32. After your home team wins a game against a heated rival, you decide you want to use the "exterminate" option.
33. You feel compelled to yell "Stiiiinking ratss!" when letting loose with a particularly offensive fart.
34. The only dance move you can accomplish is a slight shuffle to the right.
35. You start training all the dogs in the neighborhood to duck under shields and go for the groin...
36. You actually believe you can tell your daughter to dump her fiance, because he isn't good enough, and expect: 1. No consequences. And 2. She will actually do it.
37. You seriously consider changing your religion to get more suitable bonuses and associates.

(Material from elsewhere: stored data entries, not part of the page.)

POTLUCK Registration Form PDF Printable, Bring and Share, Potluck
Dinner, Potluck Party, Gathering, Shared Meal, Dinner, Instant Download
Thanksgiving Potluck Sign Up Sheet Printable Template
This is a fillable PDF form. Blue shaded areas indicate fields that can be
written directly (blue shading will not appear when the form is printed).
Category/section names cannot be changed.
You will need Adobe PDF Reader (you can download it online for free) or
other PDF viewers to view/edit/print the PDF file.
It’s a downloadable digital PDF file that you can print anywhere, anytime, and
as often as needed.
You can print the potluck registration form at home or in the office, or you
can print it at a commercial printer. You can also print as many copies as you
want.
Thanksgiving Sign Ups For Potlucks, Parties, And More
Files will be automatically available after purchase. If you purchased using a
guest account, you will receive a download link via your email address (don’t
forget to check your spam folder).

38. when a female relative visits you with a suitor, you exclaim "where's his stars an' scrolls then? why do you always bring back wastrels? bet he's got a "collects nazi pariphenalia" trait...honestly, how am I meant to command and mould this family? all i'll be able to do is send him round the badlands setting up watchtowers..."
39. You wake up and find yourself in to the town square with nothing but a stopwatch...
40 )
when going to a friends house you catch yourself thinking to first send in a spy, to open his gate and then also send in an assasin to kill al the family members
when you disagree with your math teacher about your grade, you trie to force him in accepting a protectorate status or else you'll attack
42. You end up in jail on multiple bribery charges...
43 you find yourself wandering round town centres, studying the pedestrians and exclaiming " but their pathfinding, even in congested urban areas, is excellent! I shall have use for these people in my war on King Porus.."
Only when testing out his diplomatic and foreign policy, his military strategy is based on playing Command and Conquer Generals. He still can't work out why the Iraq's aren't thanking him for all the new shoes he's shipped over there. ~;)Quote:
Originally Posted by Rodafowa
44.) when a car is coming twords you yell "form the phalanx"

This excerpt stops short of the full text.